HOW will you be spending Valentine's Day? That's a loaded question, I reckon. Don't get me wrong, I enjoy a bit of romancing as much as the next woman but there is something about the regimented nature of the annual love parade each February 14 that sticks in the craw.

Go all out and risk looking like a sucker for commercialised tat. Do nothing and come off as a stone-hearted misery guts. Is there a halfway house? A Valentine's Day lite? I'm afraid not. That red and pink bunting-clad ship has sailed. Probably with an oversized teddy bear at the helm.

What I dislike most is the pressure. Valentine's Day is a concept mired in potential disappointment; we are being set up to fail. Even the most well-adjusted human in a happy and fulfilling relationship can fall foul of getting caught up in the hype.

I have a high-flying friend who spends her days overseeing very important things involving multi-million pound global deals. She has nerves of steel and rarely gets ruffled when things go awry.

A couple of years ago, she spent Valentine's Day night sobbing in the toilets of a fancy restaurant after her then boyfriend presented her with a gift-wrapped mouse mat bearing his grinning face. To be fair, it was a crap present but did it warrant dumping him?

The rational side of her brain said "nope", while the part conditioned by romcom movies, slushy novels and rampant consumerism made it feel as if she had been shot in the heart by a knock-off bow and arrow that Cupid had bought down the Barras.

Ah, Valentine's Day. Talk about a paint-by-numbers game: chocolates, flowers, soppy cards, bottle of bubbly, perhaps some, ahem, Netflix and chill. Not to mention a growing scourge I've noted in recent years: the oversized teddy bear.

I'm not sure how an oversized teddy bear enhances one's life. When I was viewing houses in recent months these behemoth fluffy love tokens were ten a penny, typically sitting forlornly in the corner of spare rooms like James Caan's character waiting for Kathy Bates to return in Misery.

Each to their own, I guess. Actually, scratch that. What I meant is each to their own as long as there are no oversized teddy bears involved.

Culinary love: part one

The weirdest Valentine's Day I've endured was spent in A&E with a suspected DVT (yes, I know I told a hospital-themed anecdote last week but do bear with me and, no, I don't spend all my time frequenting medical establishments in search of column subjects – consider the barrel duly scraped).

Cripes. What an omnishambles that was. One chap had sliced the top off his finger while cooking a surprise dinner for his wife who, in turn, had arrived home to find the kitchen looking like a scene from The Texas Chainsaw Massacre.

There was a succession of menfolk through the doors bearing scalds from mishaps while straining pasta and one hapless soul who had rubbed his eyes after chopping chillies.

A woman turned up with nasty burns following her boyfriend's well-meaning attempt to serve a romantic meal ended with him accidentally pouring boiling hot gravy over her hand.

His grovelling was quite something. At one point, it crossed my mind to hit him over the head with a shovel – or a bedpan, whatever was closest to hand – bringing a swift end to the incessant pleading and whining for forgiveness.

When it went all quiet, I took it that the girlfriend had made haste with the necessary cull. But then came a slurping from behind the cubicle curtain: an unmistakable kiss-and-make-up moment.

It is an aural assault that I will never forget. Like a slug being sucked up by a vacuum cleaner.

Culinary love: part two

Well, if you insist on celebrating Valentine's Day, what better way to mark it than with a romantic stay at the sausage hotel?
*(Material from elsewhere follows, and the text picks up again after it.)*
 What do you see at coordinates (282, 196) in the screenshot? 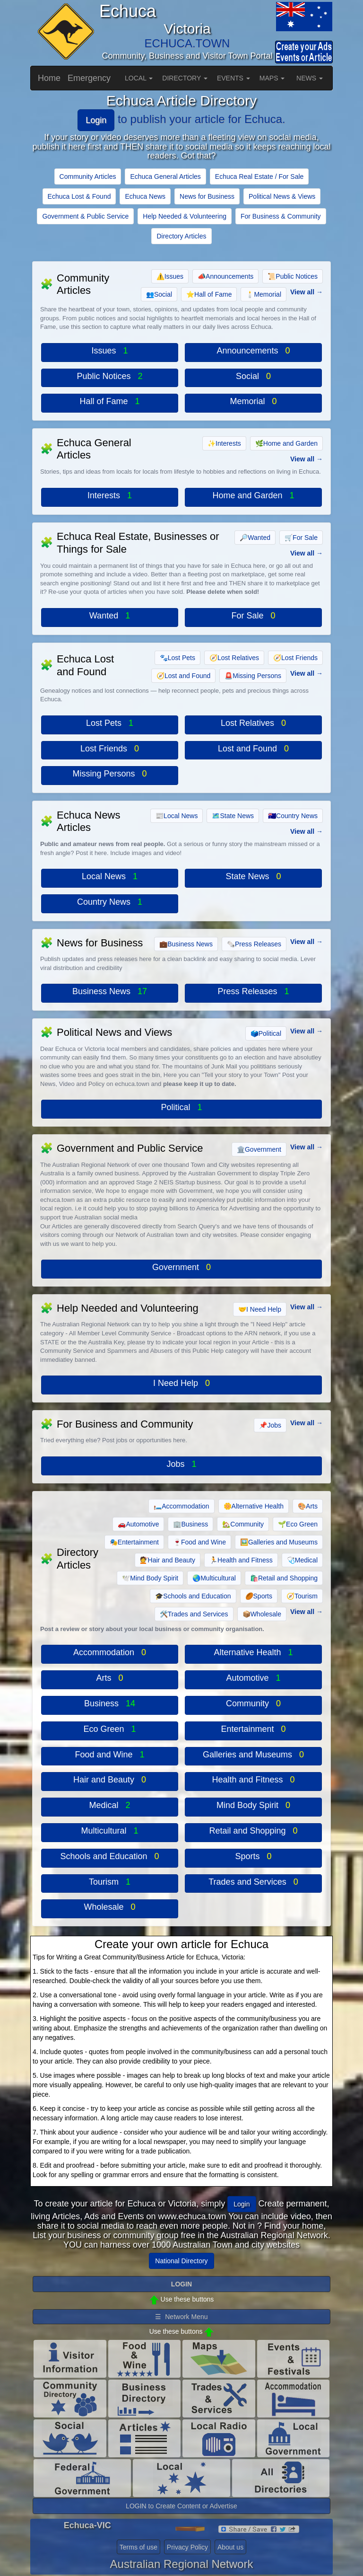
I see `Political News & Views` at bounding box center [282, 196]. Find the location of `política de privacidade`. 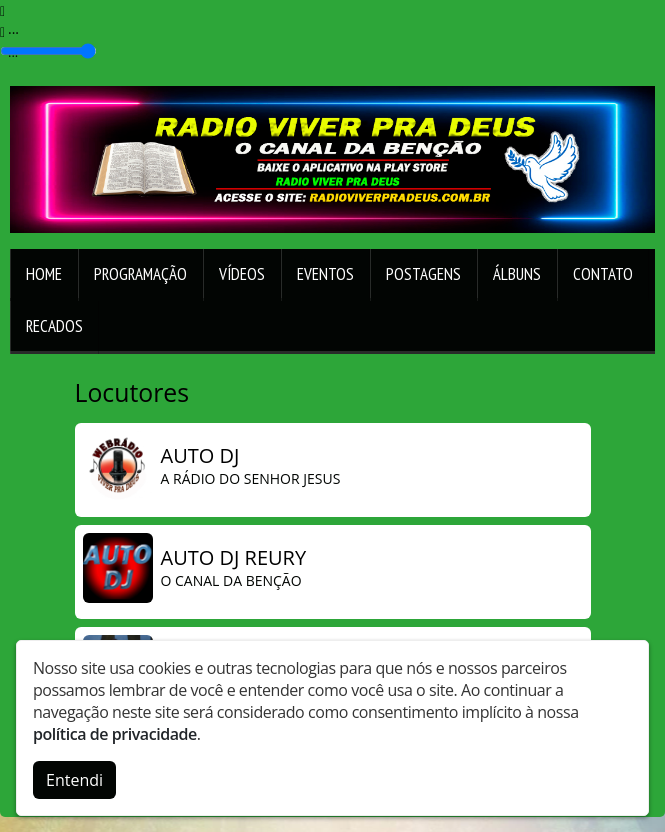

política de privacidade is located at coordinates (115, 732).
Wash your dirty mind out. The owner of Gasthaus Bobel in the German town of Rittersbach is a butcher. He has taken his meat dreams and allowed the imagination to run wild.

The hotel – whose catchy slogan is "sleeping under a Bratwurst sky" – has sausage wallpaper, bars of soap that look like sausages, sausage-shaped pillows and bedside tables that resemble drums of mince. Because it can't all be about sausages. What? There are wurst places to stay.

Since you are treating yourself, wouldn't it be wonderful to indulge in a spoonful or two of Heinz Ketchup Caviar? Mmmm. How sophisticated, I hear you cry. Well, quite. I imagine it goes wonderfully with fish fingers, chips and peas too.

The bad news is that Heinz has only released a limited number of these coveted jars for competition winners and the rest of us will need to slum it with bog-standard ketchup from a bottle.

Never mind. You could always style it out with a bouquet of pickles. Flowers, dahling? No, that's terribly passe. Especially when you can be wowing your beloved with an eye-catching arrangement of chilli peppers, gherkins and garlic.

The concept was launched in the US by Grillo's Pickles for Valentine's Day. If you are outside their delivery area, fear not, there are instructions for making a DIY bouquet on the company's website. Get some skewers and affix a random assortment of pickles. Voila!

No need for a vase. Just chomp away. Which leaves just enough time for a ditty I have been working on. It goes: roses are red, pickles are green, thank you for reading, this column is obscene*.